There's an interview in The Nation and posted on Kos with John Edwards. It's a great article, although admittedly a little too antagonistic to Bill Clinton for my tastes (I make no secret of the fact that I'm a relative moderate on DU).
The article is about Edwards and mostly about his work with poverty. (Why couldn't this man be our Vice President right now, or even President?)
http://www.thenation.com/doc/20051128/moser/Here's the relevant passage:
http://www.thenation.com/doc/20051128/moser/3In an interview after the UNC speech, Edwards finally utters the words he'd assiduously avoided during the last campaign:
"I voted for the resolution," he says.
"It was a mistake." So far, so good. But he goes on, "The hard question is, What do you do now? Looking back, it's easy to say that it was wrong and based on false information.
Anybody who doesn't admit that isn't honest, and that's the truth." So what now? "I myself feel conflicted about it," Edwards replies. "But we have to find ways--and I don't mean just yanking all the troops tomorrow--but we have to find ways to start bringing our troops home.
Our presence there is clearly contributing to the problem." So does he agree with Senator Russ Feingold that Washington should set a withdrawal deadline? "No. Even if we're going to say that internally, that we're gonna have our troops out by X date, there's no reason to announce that to the world. I think that's probably a mistake." He doesn't agree, either, with Senator Clinton's call for more US troops to finish the job?
"No sir!" Edwards says, sitting straight up in his chair. "Did she really say that?"<snip>
Edwards steadfastly declines to revisit the last campaign. "If you don't mind," he says, "I'd rather talk about the future." But as he touts his antipoverty crusade and dissects the morass Democrats find themselves mired in, it is clear that Edwards has done some hard thinking about the lessons of 2004--and about the political opportunity that presented itself in the terrible wake of Hurricane Katrina.

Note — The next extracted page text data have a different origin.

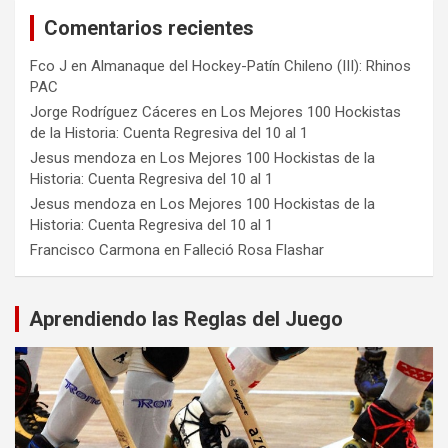
Comentarios recientes
Fco J
en
Almanaque del Hockey-Patín Chileno (III): Rhinos
PAC
Jorge Rodríguez Cáceres
en
Los Mejores 100 Hockistas
de la Historia: Cuenta Regresiva del 10 al 1
Jesus mendoza
en
Los Mejores 100 Hockistas de la
Historia: Cuenta Regresiva del 10 al 1
Jesus mendoza
en
Los Mejores 100 Hockistas de la
Historia: Cuenta Regresiva del 10 al 1
Francisco Carmona
en
Falleció Rosa Flashar
Aprendiendo las Reglas del Juego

Lesson One: Stop thinking small. "I think in our effort to be elected, we've become minimalists, tinkering around the edges--Our tax cut is better than yours, or, We'll give you smaller class sizes," he says. "That's not what the country wants. We've got to give the American people something big and important to be unified by. Republicans use big things to divide America. I think we can use big things to unite America."
***
It's a great article overall. It's still 3 years away, but I'm increasingly leaning towards Edwards as my pick, although I'm also keeping options open for Warner, Clark, Kerry, and Feingold. And I will almost certainly vote for the nominee, even Hillary, who I have major issues with on the war but think some of the attacks she gets on the blogosphere are unfair. Although I suppose that I might be tempted to vote for Hagel if he were the nominee and were promising to get us out of Iraq and the Democrat were someone urging a "stay-the-course" strategy.